Lauren sighed heavily. “I get recipes from eMeals. This is one. It’s called chicken pot pie soup.”

“If it has no crust, there’s no point, Mom,” Graham said.

“No one is making you eat it,” said Lauren.

“Hold on,” I said. “We have to talk about this name. It makes no sense.”

“I didn’t name it!” Lauren said.

“I’m not saying you did,” I said. “But you’d have to agree that it should just be cream of chicken soup. Or at best, cream of chicken and vegetable.”

“Please stop,” said Lauren.

“Mom, ít’s dumb,” said Graham.

“It’s sham marketing,” I said. “Let’s just follow the logic. So we should sell jars of peanut butter but call them ‘Reese’s Peanut Butter Cup Filling’?”

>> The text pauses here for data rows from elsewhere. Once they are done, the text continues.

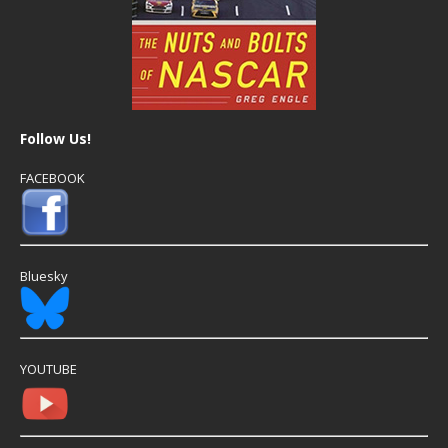
Follow Us!
FACEBOOK
Bluesky
YOUTUBE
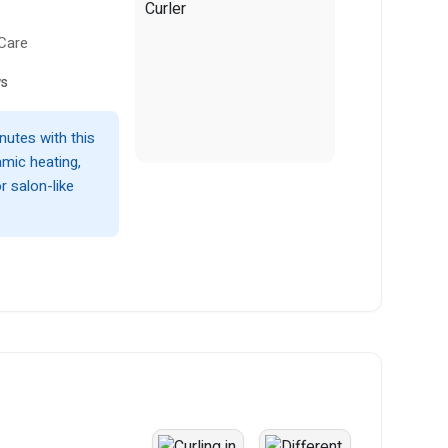
 Care
ws
nutes with this
amic heating,
r salon-like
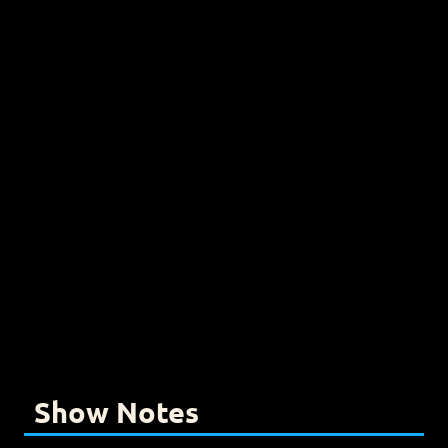
Show Notes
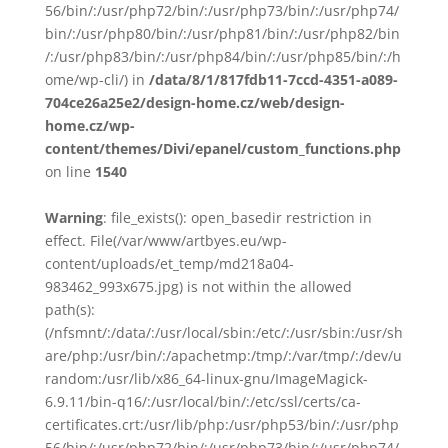
56/bin/:/usr/php72/bin/:/usr/php73/bin/:/usr/php74/
bin/:/usr/php80/bin/:/usr/php81/bin/:/usr/php82/bin
/:/usr/php83/bin/:/usr/php84/bin/:/usr/php85/bin/:/h
ome/wp-cli/) in
/data/8/1/817fdb11-7ccd-4351-a089-
704ce26a25e2/design-home.cz/web/design-
home.cz/wp-
content/themes/Divi/epanel/custom_functions.php
on line
1540
Warning
: file_exists(): open_basedir restriction in
effect. File(/var/www/artbyes.eu/wp-
content/uploads/et_temp/md218a04-
983462_993x675.jpg) is not within the allowed
path(s):
(/nfsmnt/:/data/:/usr/local/sbin:/etc/:/usr/sbin:/usr/sh
are/php:/usr/bin/:/apachetmp:/tmp/:/var/tmp/:/dev/u
random:/usr/lib/x86_64-linux-gnu/ImageMagick-
6.9.11/bin-q16/:/usr/local/bin/:/etc/ssl/certs/ca-
certificates.crt:/usr/lib/php:/usr/php53/bin/:/usr/php
56/bin/:/usr/php72/bin/:/usr/php73/bin/:/usr/php74/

Graham laughed. “Or bags of marshmallows called ‘Puffed S’more Filling.’”

“Guys, please,” said Lauren. “I’m so tired.”

“Instead of Uncrustables, you just sell baggies of peanut butter and jelly and call them Unbreadables,” said Graham.

“Or literally just pb&j,” I said. “Cuz that’s all it is.”

“What about Non-Country-Fried Steak?” said Graham. “It’s just a steak.”

“Oh my gosh,” Lauren said.

“This could work for anything,” I said. “Don’t sell snow globes—just water and plastic in a cup and call it Snow Globe Soup.”

“Hang a label over your outside water spigot,” said Graham. “‘Garden Hose Water.’”

“Think of sausage or hot dogs,” I said.

Graham laughed. “No casing. Just ‘Sausage Filling.’”

“What about donuts?” I said.

“You order Boston Kreme Cream and get pudding,” said Graham.

“I’m gonna throw myself out of this car,” Lauren said.

“Jelly Stick Jelly,” I said.

“Cake Frosting Donut Frosting,” said Graham.

“Seriously, guys,” said Lauren.

“We have ten more minutes of this ride,” I said. “We could do this all night.”

“I can’t take this all night,” she said.

“Chocolate-covered Pretzel Pretzels,” said Graham.

“Pull over,” said Lauren. “I’ll just walk home.”

“It’s twenty-five degrees and you could get smashed by a car out here.”

“If I die, I die.”

“I mean, you could just agree with us,” I said.

“I will never make this meal again.”

A few weeks later, we were walking through a terminal at Logan Airport. We looked up to see a poster at Potbelly Sandwiches:

Chicken pot pie soup.

“Don’t,” Lauren said. “Just don’t.”

Graham snickered. We’ve never eaten it again.